İtalyan deniz arkeologu Francesco Tiboni, ortaya attığı ’Truva Atı aslında bir gemiydi’ iddialarıyla Truva Atı efsanesinde yeni bir tartışma boyutu oluşturdu. Truva Antik Kentindeki Truva Atı maketine her yıl binlerce yerli ve yabancı turist ziyaret ederek, fotoğraf çektirme yarışına giriyor. Oldukça fazla ilginin olduğu Truva Atı’yla ilgili ’Truva Atı aslında bir gemiydi’ iddialarına Çanakkale Onsekiz Mart Üniversitesi Arkeoloji Bölümü öğretim üyesi ve Truva Kazı Heyeti Başkanı Prof. Dr. Rüstem Aslan yanıt verdi. Prof. Dr. Rüstem Aslan, İtalyan araştırmacının iddialarının yıllardır insanları etkileyen Truva Atı efsanesini değiştiremeyeceğini belirtti.
"Homeros’a atfedilen iki tane destan vardır"

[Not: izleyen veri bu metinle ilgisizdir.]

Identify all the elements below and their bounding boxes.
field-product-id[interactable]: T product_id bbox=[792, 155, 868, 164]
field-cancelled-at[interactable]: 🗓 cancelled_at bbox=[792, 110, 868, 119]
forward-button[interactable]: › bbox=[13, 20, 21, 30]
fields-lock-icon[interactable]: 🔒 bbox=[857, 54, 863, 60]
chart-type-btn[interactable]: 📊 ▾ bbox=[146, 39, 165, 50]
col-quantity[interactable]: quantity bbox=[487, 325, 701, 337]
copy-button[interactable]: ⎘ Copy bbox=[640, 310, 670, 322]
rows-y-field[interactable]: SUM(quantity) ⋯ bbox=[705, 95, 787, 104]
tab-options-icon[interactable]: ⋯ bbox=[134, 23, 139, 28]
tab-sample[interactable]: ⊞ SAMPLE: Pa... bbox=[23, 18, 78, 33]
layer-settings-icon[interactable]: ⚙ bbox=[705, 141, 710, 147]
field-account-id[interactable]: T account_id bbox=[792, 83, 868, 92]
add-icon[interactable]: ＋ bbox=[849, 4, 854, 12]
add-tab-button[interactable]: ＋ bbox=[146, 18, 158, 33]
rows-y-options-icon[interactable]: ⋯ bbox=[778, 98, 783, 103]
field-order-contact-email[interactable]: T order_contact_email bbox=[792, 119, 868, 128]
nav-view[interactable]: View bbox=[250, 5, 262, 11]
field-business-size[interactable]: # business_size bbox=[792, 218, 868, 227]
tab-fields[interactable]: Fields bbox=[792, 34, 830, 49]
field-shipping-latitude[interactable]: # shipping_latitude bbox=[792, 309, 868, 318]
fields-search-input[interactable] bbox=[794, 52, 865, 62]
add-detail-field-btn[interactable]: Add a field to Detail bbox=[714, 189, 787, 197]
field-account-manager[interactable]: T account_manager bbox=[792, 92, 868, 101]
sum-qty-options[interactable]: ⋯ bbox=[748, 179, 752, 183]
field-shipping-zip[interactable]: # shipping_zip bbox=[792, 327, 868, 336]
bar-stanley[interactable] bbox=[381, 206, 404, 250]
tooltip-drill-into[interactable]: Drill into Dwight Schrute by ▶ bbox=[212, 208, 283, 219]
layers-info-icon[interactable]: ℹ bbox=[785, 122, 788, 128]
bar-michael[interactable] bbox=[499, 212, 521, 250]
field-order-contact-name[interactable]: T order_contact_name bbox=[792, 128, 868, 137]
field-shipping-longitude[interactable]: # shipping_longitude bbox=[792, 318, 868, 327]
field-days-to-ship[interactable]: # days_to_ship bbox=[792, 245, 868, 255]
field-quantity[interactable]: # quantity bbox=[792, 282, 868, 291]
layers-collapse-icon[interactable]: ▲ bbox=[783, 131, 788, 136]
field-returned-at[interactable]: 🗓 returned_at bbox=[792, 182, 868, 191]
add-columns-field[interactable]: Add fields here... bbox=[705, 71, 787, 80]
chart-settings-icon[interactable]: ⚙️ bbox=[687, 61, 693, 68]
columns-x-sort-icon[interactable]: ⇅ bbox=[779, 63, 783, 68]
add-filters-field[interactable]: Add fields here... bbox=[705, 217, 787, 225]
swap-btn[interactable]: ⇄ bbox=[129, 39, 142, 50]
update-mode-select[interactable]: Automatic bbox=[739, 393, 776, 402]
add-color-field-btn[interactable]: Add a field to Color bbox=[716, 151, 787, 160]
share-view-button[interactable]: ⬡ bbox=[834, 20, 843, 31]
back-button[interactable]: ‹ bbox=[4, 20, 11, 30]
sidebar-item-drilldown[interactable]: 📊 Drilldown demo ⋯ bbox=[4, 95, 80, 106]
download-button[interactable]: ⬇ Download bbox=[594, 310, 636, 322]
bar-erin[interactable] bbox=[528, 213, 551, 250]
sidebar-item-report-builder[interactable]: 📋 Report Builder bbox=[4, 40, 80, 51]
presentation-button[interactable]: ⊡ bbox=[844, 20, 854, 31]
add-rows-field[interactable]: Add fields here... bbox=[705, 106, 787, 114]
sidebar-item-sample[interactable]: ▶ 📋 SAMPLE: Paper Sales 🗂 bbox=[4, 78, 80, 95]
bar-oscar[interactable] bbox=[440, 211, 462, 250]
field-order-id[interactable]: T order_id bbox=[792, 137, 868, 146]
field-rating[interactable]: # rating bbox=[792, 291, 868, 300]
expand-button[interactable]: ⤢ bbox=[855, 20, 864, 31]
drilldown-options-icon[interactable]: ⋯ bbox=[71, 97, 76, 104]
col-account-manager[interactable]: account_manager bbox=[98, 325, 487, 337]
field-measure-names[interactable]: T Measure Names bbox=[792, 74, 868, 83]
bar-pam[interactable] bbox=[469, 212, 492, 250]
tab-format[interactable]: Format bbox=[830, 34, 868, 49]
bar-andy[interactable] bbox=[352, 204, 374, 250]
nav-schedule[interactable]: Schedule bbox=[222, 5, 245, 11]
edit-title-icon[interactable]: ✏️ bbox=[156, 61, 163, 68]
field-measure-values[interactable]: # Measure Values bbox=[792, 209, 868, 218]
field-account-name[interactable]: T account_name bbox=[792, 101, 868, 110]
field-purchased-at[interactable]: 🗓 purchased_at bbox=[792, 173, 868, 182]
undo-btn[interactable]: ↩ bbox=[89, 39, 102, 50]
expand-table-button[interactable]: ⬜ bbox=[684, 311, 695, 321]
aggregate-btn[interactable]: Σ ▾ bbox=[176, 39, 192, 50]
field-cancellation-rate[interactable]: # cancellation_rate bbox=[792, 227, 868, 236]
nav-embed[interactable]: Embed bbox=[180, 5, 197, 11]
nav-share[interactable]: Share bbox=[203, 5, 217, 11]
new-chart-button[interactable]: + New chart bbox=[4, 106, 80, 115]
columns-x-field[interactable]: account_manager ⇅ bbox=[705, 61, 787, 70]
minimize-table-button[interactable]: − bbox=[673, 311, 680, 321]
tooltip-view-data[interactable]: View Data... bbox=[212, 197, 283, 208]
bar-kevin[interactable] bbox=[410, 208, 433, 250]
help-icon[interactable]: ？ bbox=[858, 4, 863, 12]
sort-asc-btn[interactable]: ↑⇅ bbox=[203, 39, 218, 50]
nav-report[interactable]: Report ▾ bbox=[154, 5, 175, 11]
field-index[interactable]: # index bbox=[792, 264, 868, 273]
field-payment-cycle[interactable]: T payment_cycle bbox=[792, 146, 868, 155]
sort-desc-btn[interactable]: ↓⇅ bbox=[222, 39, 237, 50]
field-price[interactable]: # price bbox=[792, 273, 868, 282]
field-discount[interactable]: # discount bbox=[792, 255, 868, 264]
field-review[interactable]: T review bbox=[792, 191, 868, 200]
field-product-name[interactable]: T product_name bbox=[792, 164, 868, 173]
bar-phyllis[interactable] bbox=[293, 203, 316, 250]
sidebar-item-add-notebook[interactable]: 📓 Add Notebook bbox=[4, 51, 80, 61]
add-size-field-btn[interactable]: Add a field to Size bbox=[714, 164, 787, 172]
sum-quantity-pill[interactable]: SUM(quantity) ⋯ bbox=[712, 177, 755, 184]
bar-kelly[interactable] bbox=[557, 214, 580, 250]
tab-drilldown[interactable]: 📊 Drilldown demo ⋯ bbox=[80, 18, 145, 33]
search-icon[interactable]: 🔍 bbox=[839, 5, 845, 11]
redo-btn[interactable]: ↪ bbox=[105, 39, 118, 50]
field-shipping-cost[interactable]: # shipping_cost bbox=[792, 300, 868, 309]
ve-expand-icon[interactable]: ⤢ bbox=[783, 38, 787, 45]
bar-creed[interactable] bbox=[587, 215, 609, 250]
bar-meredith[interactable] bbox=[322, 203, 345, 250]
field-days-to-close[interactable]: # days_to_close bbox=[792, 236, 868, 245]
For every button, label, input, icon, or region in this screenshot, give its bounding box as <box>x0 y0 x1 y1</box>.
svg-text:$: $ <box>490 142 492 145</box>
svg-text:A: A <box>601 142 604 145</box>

Truva mitolojisiyle ilgili tartışmaların ve teorilerin antik döneme kadar geri gittiğini ifade eden Prof. Dr. Rüstem Aslan, "Homeros’a atfedilen iki tane destan vardır. Bu destanlardan birincisi İlyada destanı. Troia savaşlarını anlatmaktadır. İkinci destan ise Odysseia destanı. Odysseia’ın geri dönüş öyküsünü anlatmaktadır. Truva Atı öyküsü birinci İlyada destanında geçmemekle birlikte Odysseia destanının 7’nci kitabında kısaca anlatılmaktadır. Burada Odysseia destanını okuduğumuzda Truva Atı’nın içine askerlerin Odysseia’un girdiği öyküsünü buradan bilmekteyiz. Fakat, bu konuyla ilgili eski çağlardan itibaren yani Homeros dönemi sonrasından itibaren tartışa gelmektedir. Böyle bir hikaye olmuş mudur, olmamış mıdır? Troia atı var mıdır, yok mudur? diye. Fakat araştırmacılar özellikle 1930’lu yıllardan itibaren Asur metinlerine ve betimlemelerine dayanarak bunun bir savaş aleti, ata benzeyen bir saldırı aleti olduğunu ve Homeros’un da öykülerine karıştırarak anlattığı üzerinde durmuşlardır. 1932-1938’lerde Truva’da kazı yapan Blegen ise Troia’nın depremle yıkıldığını, tahrip olduğunu ve deprem sonrasında Akaların Truva’yı fethettiğini böylece deprem tanrıçası Poseidon’ın sembolü olan atın Homeros destanlarında ilişkilendirildiğini öne sürmüştür. Bu da ayrı bir teoridir. Fakat son dönem kazılarında özellikle Tr 6, Homeros Troia’sı döneminde at kemiklerinin, atın varlığını görüyoruz. Yeni kazılar döneminde Troai’nın aşağı şehrinde savaş arabaları, o dönemin en önemli silah aracı olan savaş arabalarının kaleye yaklaşmasına engellemek için yapılan bir savunma hendeğinin varlığını biliyoruz. Bu da şunu bize gösteriyor; Son Tunç çağında Homeros Truva’sı olarak tanımlanan dönemde o dönemin Anadolu ve Ege coğrafyasındaki en önemli savaş aracı, savaş arabası, at savaşta çok önemli. Savaş kazanmak için yeterli at sayısı ve savaş arabası sayısı olması gerekiyor. Fakat Homeros atın önemini, metoforik, sembolik bir şekilde anlatıyor. Sadece orduya ve silaha sahip olmanız bir savaşı kazanmak için yeterli değildir. Homeros bir fikrinde gerekli olduğunu öyküleri harmanlayarak bize anlatıyor" dedi.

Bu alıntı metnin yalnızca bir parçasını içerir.